We have spent a lot of hours on the inet and on stackoverflow, but none of the findings satisfied us in the way we planned a file upload in Spring context.
A few words towards our architecture. We have a node.js client which uploads files into a Spring Boot app. Let us call this REST endpoint our "client endpoint". Our Spring Boot application acts as middleware and calls endpoints of a "foreign system", so we call this endpoint a "foreign" one, due to distinction. The main purpose is the file handling between these two endpoints and some business logic in between.
Actually, the interface to our client looks like this:
public class FileDO {
private String id;
private byte[] file;
...
}
Here we are very flexible because it is our client and our interface defintion.
Due to the issue that under load our system has run out of memory sometimes, we plan to reorganize our code into a more stream-based, reactive approach. When i write "under load", i mean heavily under load, e.g. hundreds of file uploads at the same time with big files from at least some MB to at most 1GB. We know, that this tests don't represent real applications use cases, but we want to be prepared.

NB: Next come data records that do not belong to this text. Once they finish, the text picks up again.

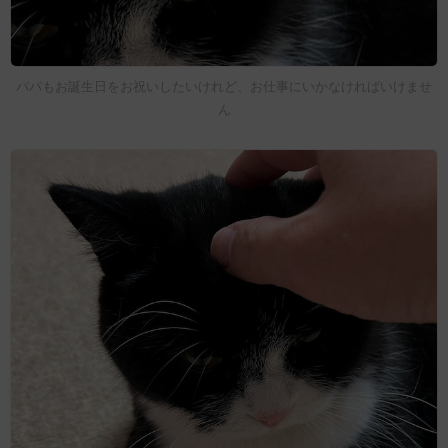
パパもお誕生日をお祝いしたいけれど、お仕事にいかなければいけませ
ん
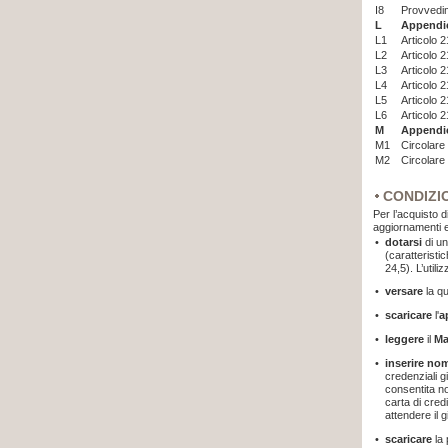
I8
Provvedim
L
Appendi
L1
Articolo 
L2
Articolo 
L3
Articolo 
L4
Articolo 2
L5
Articolo 
L6
Articolo 
M
Appendic
M1
Circolare
M2
Circolare
CONDIZI
Per l’acquisto d
aggiornamenti e
•
dotarsi
di un
(caratteristi
24,5). L’utili
•
versare
la q
•
scaricare
l'
a
•
leggere
il
Ma
•
inserire no
credenziali gi
consentita no
carta di cred
attendere il 
•
scaricare
la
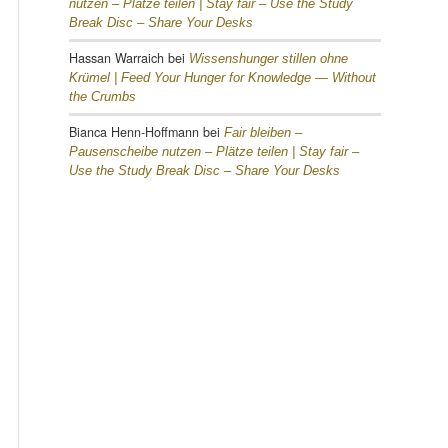
nutzen – Plätze teilen |
Stay fair – Use the Study
Break Disc – Share Your Desks
Hassan Warraich
bei
Wissenshunger stillen ohne
Krümel |
Feed Your Hunger for Knowledge — Without
the Crumbs
Bianca Henn-Hoffmann
bei
Fair bleiben –
Pausenscheibe nutzen – Plätze teilen |
Stay fair –
Use the Study Break Disc – Share Your Desks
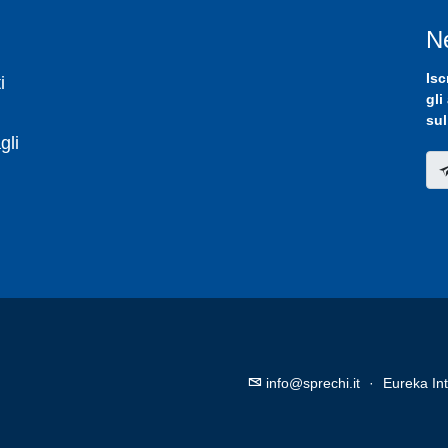
N
Isc
i
gli
sul
gli
info@sprechi.it
·
Eureka Int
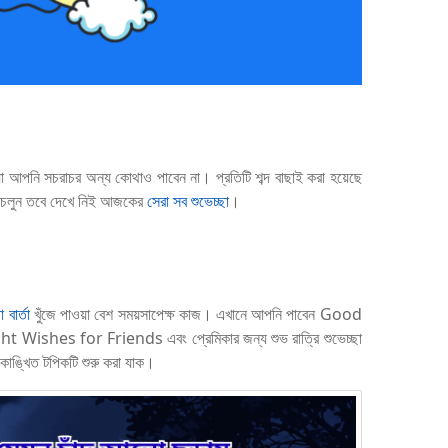
যা আপনি সচরাচর অন্য কোথাও পাবেন না। প্রতিটি শব্দ বাছাই করা হয়েছে
 চলুন তবে দেখে নিই আজকের
সেরা সব শুভেচ্ছা
।
া বার্তা
খুঁজে পাওয়া বেশ সময়সাপেক্ষ কাজ। এখানে আপনি পাবেন Good
shes for Friends এবং প্রেমিকার জন্য শুভ রাত্রি শুভেচ্ছা
ংবা কাঙ্খিত টপিকটি শুরু করা যাক।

We spent some research into our challenge and we ended up with profiler tools showing us that according to our REST endpoints we store the files as byte arrays completely in our memory. Thats all, but not efficient.
Currently we are facing this requirement to deliver a REST endpoint for file upload and push these files into another REST endpoint of some foreign system. Doing so, our main applications intention is to be some middle tier for file upload. According to this initial situation we are looking forward to not have those files as a whole in our memory. Best would be a stream, maybe reactive. We are partially reactive with some business functions already, but at the very beginning of being familiar with all that stuff.
So, what are our steps so far? We introduced a new Client (node.js --> Spring Boot) interface as the following one. This works so far. But is it really a stream based approach? First metrics have shown, that this doesn't reduce memory utilization.
@PostMapping(value="/uploadFile", consumes = MediaType.MULTIPART_FORM_DATA_VALUE)
@ResponseStatus(HttpStatus.CREATED)
public Mono<Void> upload(@RequestPart(name = "id") String id, @RequestPart(name = "file") Mono<FilePart> file) {
fileService.save(id, file);
...
}
First question: is this type Mono<> right here? Or should we better have Flux of DataBuffer or something? And, if so, how the client shoud behave and deliver data in such a format that it is really a streaming approach?
The FileService class then should post this file(s) into the foreign system, perhaps do something else with given data, at least log the id and the file name. :-) Our code in this FileService.save(..) actually looks like the following in between:
...
MultipartBodyBuilder bodyBuilder = new MultipartBodyBuilder();
bodyBuilder.asyncPart(...take mono somehow...);
bodyBuilder.part("id", id);
return webClient.create("url-of-foreign-system")
.uri("/uploadFile")
.syncBody(bodyBuilder.build())
.retrieve()
.bodyToMono(Result.class);
...
Unfortunately, the second REST endpoint, the one of our foreign system, looks little different to our first one. It will be enriched by data from another system. It takes some FileDO2 with an id and a byte array and some other meta data specific to the second foreign system.
As said, our approach should be to minimize the memory footprint of the actions in between client and foreign system. Sometimes we have not only to deliver data to that system, but also do some business logic that maybe slows down the whole streaming process.
Any ideas to do that in a whole? Currently we have not clue to do that all... We appreciate any help or ideas.